Алексей Максимович уже не застал в живых Есенина, над стихами которого он плакал. С Есениным они расправились. Сейчас они рвали опытного Михаила Булгакова и молоденького Михаила Шолохова. Готовилась и трагедия Маяковского, совсем недавнего «горлана-главаря», вдруг вознамерившегося выскочить из их злобной стаи.

Жизнь за границей на многое открыла Горькому глаза. Он близко увидел фашизм итальянский. Два года назад фашизм победил в традиционно антирусской Польше. Надёжное прибежище негодяев, фашизм алчно устремлял глаза на громадную Страну Советов, бывшую Россию.
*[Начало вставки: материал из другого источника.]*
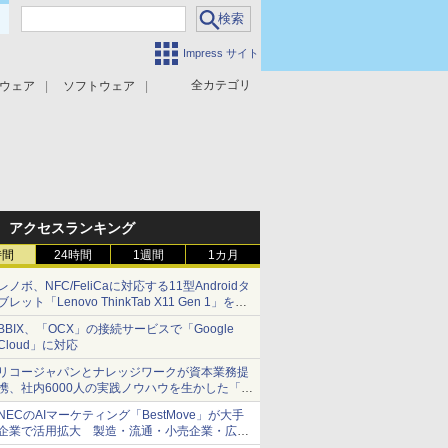
Impress サイト
全カテゴリ
ウェア
ソフトウェア
攻撃対策
マルウェア対策
アクセスランキング
時間
24時間
1週間
1カ月
レノボ、NFC/FeliCaに対応する11型Androidタ
ブレット「Lenovo ThinkTab X11 Gen 1」を発
売
BBIX、「OCX」の接続サービスで「Google
Cloud」に対応
リコージャパンとナレッジワークが資本業務提
携、社内6000人の実践ノウハウを生かした「AI
商談記録 for RICOH」を展開へ
NECのAIマーケティング「BestMove」が大手
企業で活用拡大 製造・流通・小売企業・広告
代理店などが実装フェーズへ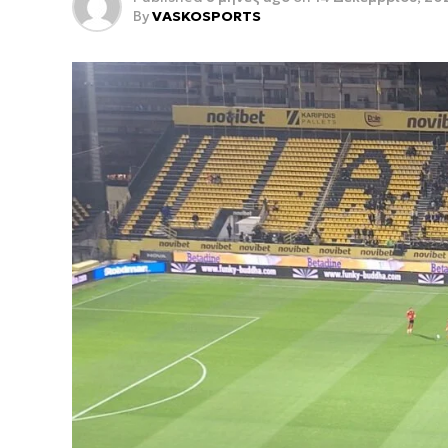
By
VASKOSPORTS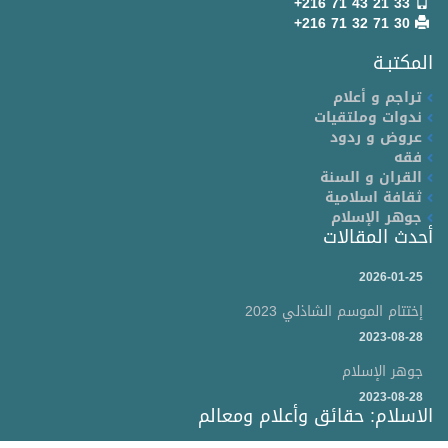
+216 71 43 21 33
+216 71 32 71 30
المكتبـة
تراجم و أعلام
ندوات وملتقيات
عروض و ردود
فقه
القران و السنة
ثقافة اسلامية
جوهر الإسلام
أحدث المقالات
2026-01-25
إختتام الموسم الشاذلي 2023
2023-08-28
جوهر الإسلام
2023-08-28
الاسلام: حقائق وأعلام ومعالم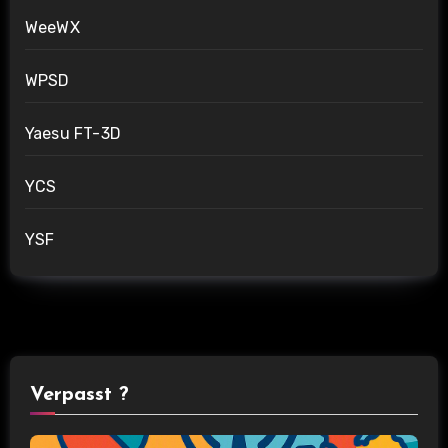
WeeWX
WPSD
Yaesu FT-3D
YCS
YSF
Verpasst ?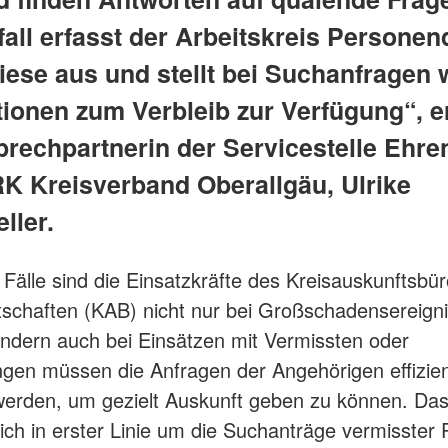
all erfasst der Arbeitskreis Personen
iese aus und stellt bei Suchanfragen 
tionen zum Verbleib zur Verfügung“, er
prechpartnerin der Servicestelle Ehr
K Kreisverband Oberallgäu, Ulrike
ller.
r Fälle sind die Einsatzkräfte des Kreisauskunftsbü
schaften (KAB) nicht nur bei Großschadensereign
ondern auch bei Einsätzen mit Vermissten oder
gen müssen die Anfragen der Angehörigen effizien
werden, um gezielt Auskunft geben zu können. Da
ch in erster Linie um die Suchanträge vermisster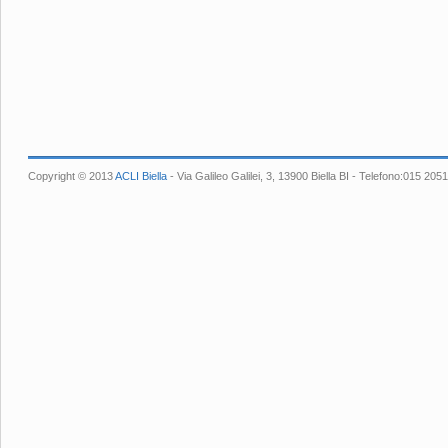
Copyright © 2013
ACLI Biella
- Via Galileo Galilei, 3, 13900 Biella BI - Telefono:015 2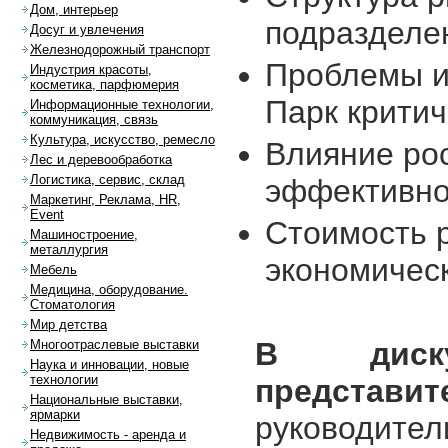
Дом, интерьер
подразделе
Досуг и увлечения
Железнодорожный транспорт
Проблемы и
Индустрия красоты,
косметика, парфюмерия
Парк критич
Информационные технологии,
коммуникация, связь
Культура, искусство, ремесло
Влияние рос
Лес и деревообработка
Логистика, сервис, склад
эффективно
Маркетинг, Реклама, HR,
Event
Стоимость р
Машиностроение,
металлургия
экономичес
Мебель
Медицина, оборудование.
Стоматология
Мир детства
В диску
Многоотраслевые выставки
Наука и инновации, новые
технологии
представит
Национальные выставки,
ярмарки
руководите
Недвижимость - аренда и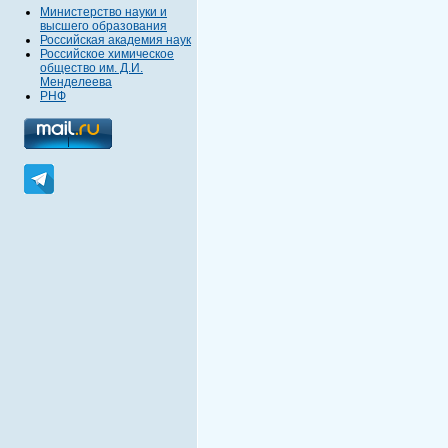
Министерство науки и
высшего образования
Российская академия наук
Российское химическое
общество им. Д.И.
Менделеева
РНФ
Сама логика подсказывала, что проигравшие не одолеют Сталина без помощи извне, а там, за рубежом, самой воинственной силой являлся как раз фашизм. Следовательно…

В общем, уезжая в этом году назад в Италию, Алексей Максимович вёз убеждение, что Сталину чрезвычайно трудно. Ему, в его святом деле, непременно следовало помогать.

* * *

О своём возвращении домой Горький решил твёрдо. Оставалось уговорить Ф. И. Шаляпина. Они оба были выброшены из России, и в них обоих Родина теперь нуждалась. Их место было дома.

Встреча старых друзей состоялась в Милане (18 апреля 1929 года). Алексей Максимович специально приехал из Сорренто. Шаляпин пел в «Борисе Годунове». Как всегда, успех был исключительный. После спектакля друзья отправились в таверну, недалеко от театра. С Горьким были Е. П. Пешкова и Максим. Шаляпина по обыкновению сопровождала Мария Валентиновна.